The improvements to be financed generally consist of a combination of installed and future public improvements that meet the particular parameters for qualifying “regional” improvements as set forth in the service plan.  Some of the proceeds from the project funds will be used initially to reimburse prior expenditures, the remaining balance being set aside for reimbursement of yet-to-be constructed improvements.

 

The property in this Reginal District No. 1 is either already developed or currently under development.
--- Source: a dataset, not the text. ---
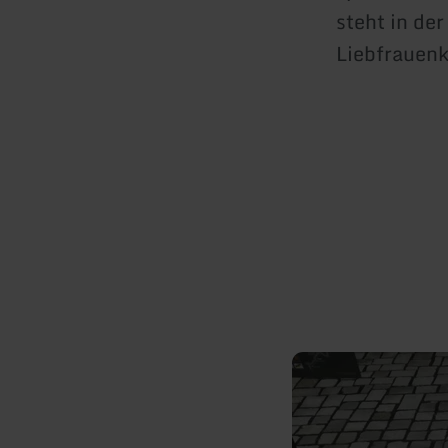
steht in de
Liebfrauenk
City-approved Planned Unit Development (PUD) zoning is in place to generally support the remaining anticipated land uses within this District.

 

Council’s role is to approve the “form” of the debt subject to minor changes (e.g. final interest rates, and some final wording) that will occur prior to actual closing.

 

The attached resolution has an added provision requiring the closing of these bonds to occur within one year of City Council approval. 

 

The attachments are provided in the following order:

 

                     Draft City Council Resolution

                     Cover letter from District

                     Term Sheets

                     Development Projections and Bond Summaries

                     Draft Statements of Indenture for Series A, B and C bonds

                     Draft Compliance Letter from Bond Counsel

                     External Financial Advisor Opinion for Series 2018C Bonds

                     Summary of Costs to be Reimbursed

                     Map of Regional District No. 1

 

The external financial advisor opinion as to the market feasibility of the interest rate for the Series C bonds is required because these bond will be developer held, at least initially.

 

  Financial Implications

Pursuant to the service plan, the City Special District Policy, and the bond documents, the issuance of this debt does not constitute a financial obligation of the City. 

 

With this issuance, formally issued debt of the District will remain well below the maximum of $150,000,000 authorized by the service plan for Banning Lewis Ranch Regional Metropolitan Districts Nos. 1 and 2 in combination.  The bond documents are structured so that any risk beyond the maximum capped mill levy, and the associated specific ownership tax will not accrue to the tax paying property owners. 

 

City Charter Article 7-100 requires that the total Debt of any proposed district shall not exceed 10 percent of the total assessed valuation of the taxable property within the District unless approved by at least a two-thirds vote of the entire Council.  The maximum capped mill levy and other provisions of the bond indentures, as well as representations from the District that the loan complies with the service plan and all applicable laws, provide a basis for Council’s decision.

 

  Board/Commission Recommendation: 

The City’s staff-level Special District Committee has been provided copies of these materials. All comments received have stated no concerns.

 

  Stakeholder Process

Not applicable.

 

  Alternatives

City Council could choose to approve, deny or modify the proposed resolution.

 

Recommended Action

  Proposed Motion:  

Approve the resolution authorizing the Banning Lewis Ranch Regional Metropolitan District No. 1 to Issue Series 2018A Limited Tax General Obligation Bonds in an Amount Estimated to be 10,790,000, Series 2018B Subordinate Cash Flow Bonds in an Amount Estimated to be $1,234,000 and Series 2018C Junior Subordinate Cash Flow Bonds in an Amount Estimated to be $1,770,000.